Jusqu’à ce que je passe à l’acte moi-même, je ne comprenais pas pourquoi quelqu’un voudrait faire un raid sur le Bosquet d’Émeraude. Bien sûr, se ranger du côté de Minthara vous permet de continuer à faire semblant d’être une Vraie Âme et de la recruter plus tard, mais étant donné les innombrables quêtes secondaires manquées, la perte d’un vendeur de l’Acte 1 et le fait que j’ai tué un compagnon potentiel, Wyll, dans la mêlée, il est difficile de justifier le massacre de tant d’innocents si vous essayez de faire ne serait-ce qu’une partie de jeu d’alignement neutre.
Même Minthara le remet en question plus tard – elle était sous l’emprise de l’Absolu, alors quelle est votre excuse pour tout ce carnage ? Rien. Voilà l’excuse. Ou plus précisément, l’excuse est Minthara, qui n’en vaut même pas la peine si vous jouez déjà en tant que Paladin.
La suite de mes actions s’est avérée encore plus dégrisante. Gale, visiblement désemparé pendant la fête des gobelins, s’est mis à m’engueuler. Il n’aimait pas ce que je faisais de lui et n’arrivait pas à croire qu’il avait fait couler autant de sang innocent sous mon commandement. J’ai décidé de prendre exemple sur ma petite amie drow maléfique et de me laisser aller à la cruauté. Je lui ai dit que je ne l’avais forcé à tuer personne (bien que je l’aie fait) et qu’il était libre de partir s’il pensait vraiment pouvoir survivre sans moi. Mais j’ai vite déchanté, tout comme il a dévoré tous mes objets magiques, car Gale s’est rapidement levé et est parti.
Karlach a immédiatement essayé de me tuer lorsque je l’ai rencontrée sur la Risen Road. Le Halsin de BG3 est venu dans mon camp pour se venger, et nous avons dû l’abattre lui aussi. Après tout cela, j’ai pu dormir avec Minthara avant qu’elle ne reparte.

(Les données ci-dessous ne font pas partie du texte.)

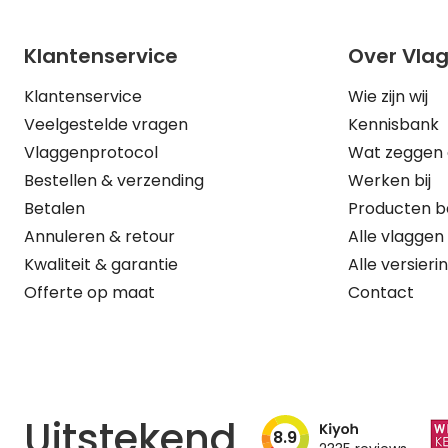
Klantenservice
Over Vla
Klantenservice
Wie zijn wij
Veelgestelde vragen
Kennisbank
Vlaggenprotocol
Wat zeggen 
Bestellen & verzending
Werken bij
Betalen
Producten b
Annuleren & retour
Alle vlaggen
Kwaliteit & garantie
Alle versieri
Offerte op maat
Contact
Uitstekend
8.9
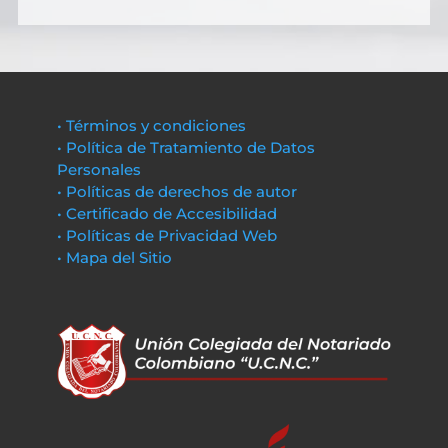
• Términos y condiciones
• Política de Tratamiento de Datos
Personales
• Políticas de derechos de autor
• Certificado de Accesibilidad
• Políticas de Privacidad Web
• Mapa del Sitio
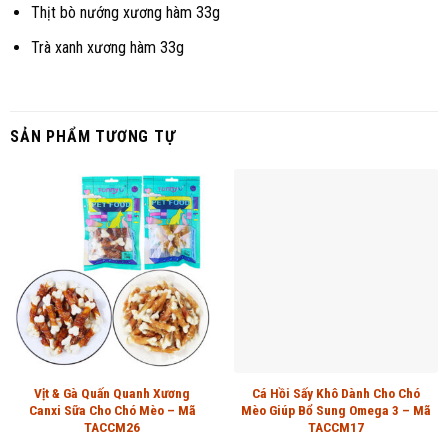
Thịt bò nướng xương hàm 33g
Trà xanh xương hàm 33g
SẢN PHẨM TƯƠNG TỰ
Vịt & Gà Quấn Quanh Xương
Cá Hồi Sấy Khô Dành Cho Chó
Canxi Sữa Cho Chó Mèo – Mã
Mèo Giúp Bổ Sung Omega 3 – Mã
TACCM26
TACCM17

Mes rares rangs s’étaient réduits à moi et à trois autres compagnons au cœur froid, jusqu’à ce que nous sauvions l’elfe noire de Moonrise Towers dans l’Acte 2 et que nous l’accueillions à nouveau dans le groupe des pécheurs.
Cela m’a surpris, mais tout cela m’a semblé bien pire d’un point de vue moral que lorsque j’ai assassiné Isobel lors de mon Dark Urge playthrough. Au moins, la mort d’Isobel avait un peu de sens à l’époque. Et maintenant ? J’ai tué un tas d’innocents pour « impressionner » une fille.
Devenir une Âme Véritable de l’Absolu uniquement pour courtiser Minthara est la chose la plus égoïstement maléfique que vous puissiez faire dans BG3, mais cela change la trame de l’histoire de manière significative. Cela vous enferme pratiquement dans un parcours maléfique, coupant certaines intrigues majeures en échange de la drow à la langue acérée, et c’est un compromis que très peu de gens seront prêts à faire. Malgré tout le bien que j’ai fait depuis le Bosquet, se faire passer pour un adepte de la Vraie Âme est un chemin qui commence de manière sanglante et se termine de la même manière. Je ne pense pas que mes mains seront jamais propres, mais au moins j’ai Minthara pour les tenir à contrecœur.
Jusqu’à présent, je pensais vraiment que l’histoire de Dark Urge BG3 était la plus méchante que j’aie jamais ressentie dans un jeu vidéo.